6. Verweerder heeft daarom terecht geconcludeerd dat eiser buiten het toepassingsbereik van het arrest Chavez-Vilchez valt. Aan de beoordeling van de overige voorwaarden voor het aannemen van het afgeleide verblijfsrecht komt de rechtbank niet toe. Ook eisers beroep op het belang van het kind leidt in dit verband dan ook niet tot een geslaagd beroep.
7. Verweerder heeft in het bestreden besluit verder terecht overwogen dat eiser geen geslaagd beroep kan doen op artikel 8 van het EVRM. Uit vaste rechtspraak van de Afdeling [5] volgt dat afgifte van een document als bedoeld in artikel 9, eerste lid, van de Vreemdelingenwet 2000, zoals de vreemdeling heeft aangevraagd, geen verdere strekking heeft dan het bevestigen van het bestaan van rechtmatig verblijf en dat een beroep op artikel 8 van het EVRM daarom niet kan leiden tot afgifte van dat document. Verweerder heeft de aanvraag en het bezwaar daarom terecht niet getoetst aan artikel 8 van het EVRM.
8. Verweerder heeft op basis van het voorgaande het gevraagde verblijfsdocument op grond van het arrest Chavez-Vilchez terecht geweigerd.
9. Het beroep is ongegrond.
10. Er is geen aanleiding voor een proceskostenveroordeling.

Beslissing

De rechtbank verklaart het beroep ongegrond.
Deze uitspraak is gedaan door mr.
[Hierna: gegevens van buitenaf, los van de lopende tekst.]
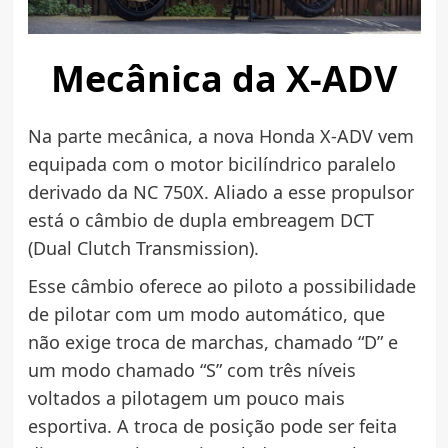
Mecânica da X-ADV
Na parte mecânica, a nova Honda X-ADV vem
equipada com o motor bicilíndrico paralelo
derivado da NC 750X. Aliado a esse propulsor
está o câmbio de dupla embreagem DCT
(Dual Clutch Transmission).
Esse câmbio oferece ao piloto a possibilidade
de pilotar com um modo automático, que
não exige troca de marchas, chamado “D” e
um modo chamado “S” com três níveis
voltados a pilotagem um pouco mais
esportiva. A troca de posição pode ser feita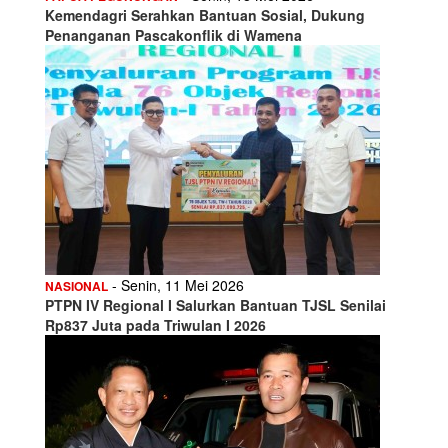
Kemendagri Serahkan Bantuan Sosial, Dukung
Penanganan Pascakonflik di Wamena
- Senin, 11 Mei 2026
NASIONAL
PTPN IV Regional I Salurkan Bantuan TJSL Senilai
Rp837 Juta pada Triwulan I 2026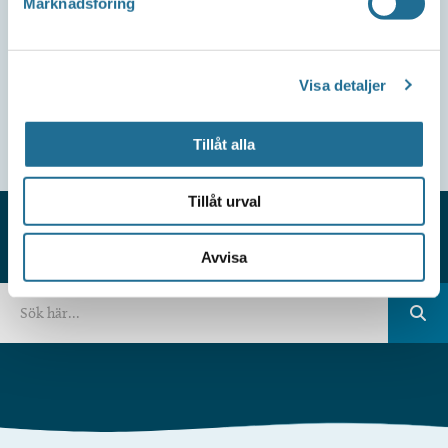
Marknadsföring
Visa detaljer
Tillåt alla
Tillåt urval
Avvisa
HITTAR DU INTE VAD DU SÖKER?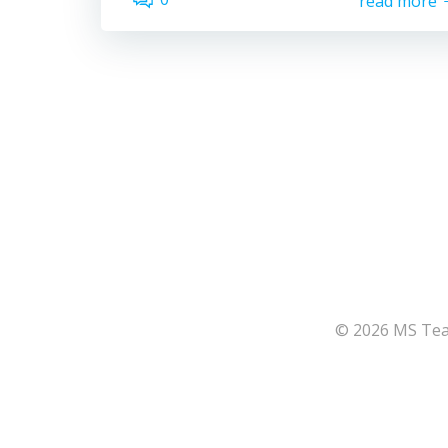
read more
© 2026 MS Team
164
Share on Facebook
66
Share on Twitter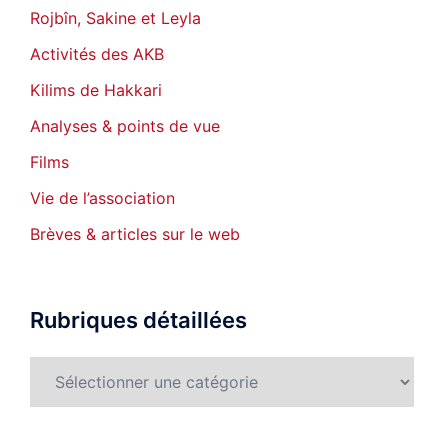
Rojbîn, Sakine et Leyla
Activités des AKB
Kilims de Hakkari
Analyses & points de vue
Films
Vie de l’association
Brèves & articles sur le web
Rubriques détaillées
Rubriques
détaillées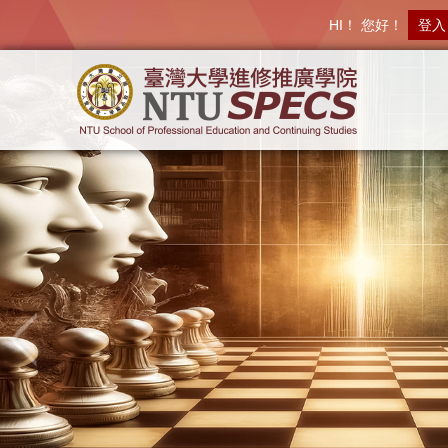
HI！ 您好！
登入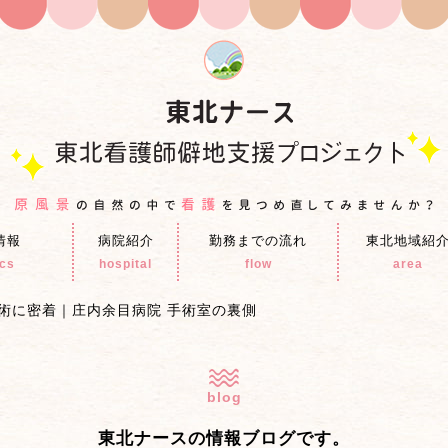
情報
病院紹介
勤務までの流れ
東北地域紹
ics
hospital
flow
area
術に密着｜庄内余目病院 手術室の裏側
blog
東北ナースの情報ブログです。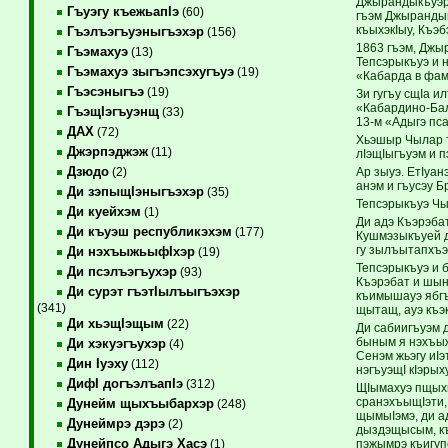
Джырандыкъуэрэ
Гъуэгу къежьапIэ
(60)
гъэм Джырандык
къыхэкIыу, Къэ
Гъэлъэгъуэныгъэхэр
(156)
1863 гъэм, Джы
Гъэмахуэ
(13)
Тепсэрыкъуэ и 
Гъэмахуэ зыгъэпсэхугъуэ
(19)
«Кабарда в фам
Гъэсэныгъэ
(19)
Зи гугъу сщIа и
«Кабардино-Бал
ГъэщIэгъуэнщ
(33)
13-м «Адыгэ пс
ДАХ
(72)
Хьэшыр Чылар т
Джэрпэджэж
(11)
лIэщIыгъуэм и 
Дзюдо
Ар зыуэ. ЕтIуан
(2)
анэм и гъусэу Б
Ди зэпыщIэныгъэхэр
(35)
Тепсэрыкъуэ Чы
Ди куейхэм
(1)
Ди адэ Къэрэба
Ди къуэш республикэхэм
(177)
Кушмэзыкъуей дэ
гу зылъытапхъэщ
Ди нэхъыжьыфIхэр
(19)
Тепсэрыкъуэ и 
Ди псэлъэгъухэр
(93)
Къэрэбат и шын
Ди сурэт гъэтIылъыгъэхэр
къимышауэ ябгъ
(341)
щытащ, ауэ къэ
Ди хьэщIэщым
(22)
Ди сабиигъуэм 
быным я нэхъыж
Ди хэкуэгъухэр
(4)
Сенэм жьэгу иIэ
Дин Iуэху
(112)
нэгъуэщI кIэрых
ДифI догъэлъапIэ
(312)
ЩIымахуэ пщыхь
сранэхъыщIэти, 
Дунейм щыхъыбархэр
(248)
щымыIэмэ, ди ад
Дунеймрэ дэрэ
(2)
дыздэщысым, къ
Дунейпсо Адыгэ Хасэ
пэжымрэ къигуп
(1)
J.F.I. Sinack, rechter, in aanwezigheid van N.A. D’Hoore, griffier, op 3 maart 2022 en openbaar gemaakt door middel van geanonimiseerde publicatie op www.rechtspraak.nl.
De griffier is niet in gelegenheid
om de uitspraak te ondertekenen.
rechter
Afschrift verzonden aan partijen op:

Rechtsmiddel

Tegen deze uitspraak kan binnen vier weken na de dag van verzending daarvan hoger beroep worden ingesteld bij de Afdeling bestuursrechtspraak van de Raad van State.

Voetnoten

1.Verdrag betreffende de werking van de Europese Unie.
2.Arrest van het Hof van Justitie van de Europese Unie (HvJEU) van 10 mei 2017, C-133/15.
3.Verdrag tot bescherming van de Rechten van de Mens en de fundamentele vrijheden.
4.zie bijvoorbeeld uitspraak Afdeling bestuursrechtspraak van de Raad van State 16 april 2021, ECLI:NL:RVS:2021:789.
5.Afdeling bestuursrechtspraak van de Raad van State, bijvoorbeeld de uitspraken van 12 oktober 2017 (ECLI:NL:RVS:2017:2772) en 14 november 2016 (ECLI:NL:RVS:2016:3147).